Des molécules membranaires, accélèrent la dissociation de la C3 convertase classique: il s'agit du récepteur pour C3b (CR1, CD35), de la glycoprotéine gp45-70 et du DAF ("Decay Accelerating Factor'). Les molécules CR1 servent de co-facteur à l'enzyme I pour cliver de façon irréversible C3b et C4b en fragments hémolytiquement inactifs. Les gènes codant pour CR1 (et CR2) sont localisés dans le chromosome 1 dans une région codant également d'autres protéines régulatrices de l'activation du complément DAF, C4bp et H. CR1 (CD35) récepteur pour C3b est une glycoprotéine polymorphe exprimée chez l'homme à la surface des érythrocytes, des lymphocytes B, d'une sous-population lymphocytaire T (CD4+ ou CD8+), des monocytes-macrophages, des polynucléaires neutrophiles et éosinophiles, des cellules folliculaires dendritiques et des podocytes.Du fait de sa forte affinité pour le fragment C3b lié à une surface, CR1 est capable d'inhiber les C3 et C5 convertases classiques et alternes et de servir de cofacteur à l'inactivation de C3b en C3bi. CR1 exerce, par ailleurs, des fonctions biologiques diverses selon le type cellulaire qui exprime le récepteur.
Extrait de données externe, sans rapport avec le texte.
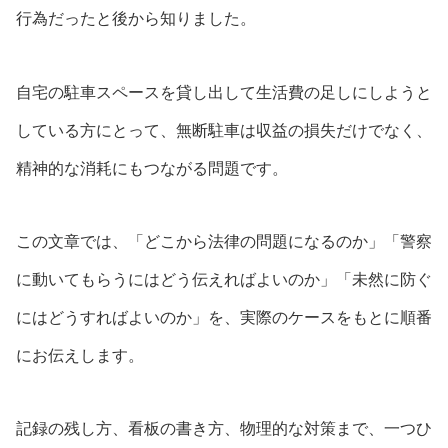
行為だったと後から知りました。
自宅の駐車スペースを貸し出して生活費の足しにしようと
している方にとって、無断駐車は収益の損失だけでなく、
精神的な消耗にもつながる問題です。
この文章では、「どこから法律の問題になるのか」「警察
に動いてもらうにはどう伝えればよいのか」「未然に防ぐ
にはどうすればよいのか」を、実際のケースをもとに順番
にお伝えします。
記録の残し方、看板の書き方、物理的な対策まで、一つひ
B - Régulation de la voie alterne 

La formation de la C3 convertase alterne est soumise à une régulation par les protéines inhibitrices H et I présentes sous forme active dans le plasma. Ces protéines préviennent également la formation d'une C3 convertase alterne dans le plasma. Si la surface sur laquelle le C3b s'est déposé est une surface "non activatrice" de la voie alterne, C3b fixera préférentiellement la protéine H plutôt que le facteur B prévenant ainsi la formation du complexe C3bBb. La protéine plasmatique H est, comme la molécule membranaire CR1, un cofacteur de I dans l'inactivation protéolytique de C3b en un fragment inactif C3bi. Au contraire, lorsque C3b est déposé sur une surface "activatrice", l'affinité de H est comparable à celle de B pour C3b et la formation de la C3 convertase peut être amplifiée. Différentes caractéristiques physico-chimiques de la surface, tel que le contenu en acide sialique détermine son caractère activateur ou non-activateur. Des surfaces pauvres en acide sialique sont activatrices de la voie alterne. La désialilation enzymatique ou la modification in situ de l'acide sialique membranaire transforme certaines surfaces en surfaces activatrices. A l'inverse, la richesse en acide sialique de la paroi de certaines bactéries leur permettent d'échapper temporairement au système du complément. Comme l'acide sialique, l'héparine et l'héparan-sulfate, constituant de certaines membranes cellulaires, augmentent l'affinité de C3b pour H et contribuent au caractère non activateur des surfaces qui expriment ces molécules.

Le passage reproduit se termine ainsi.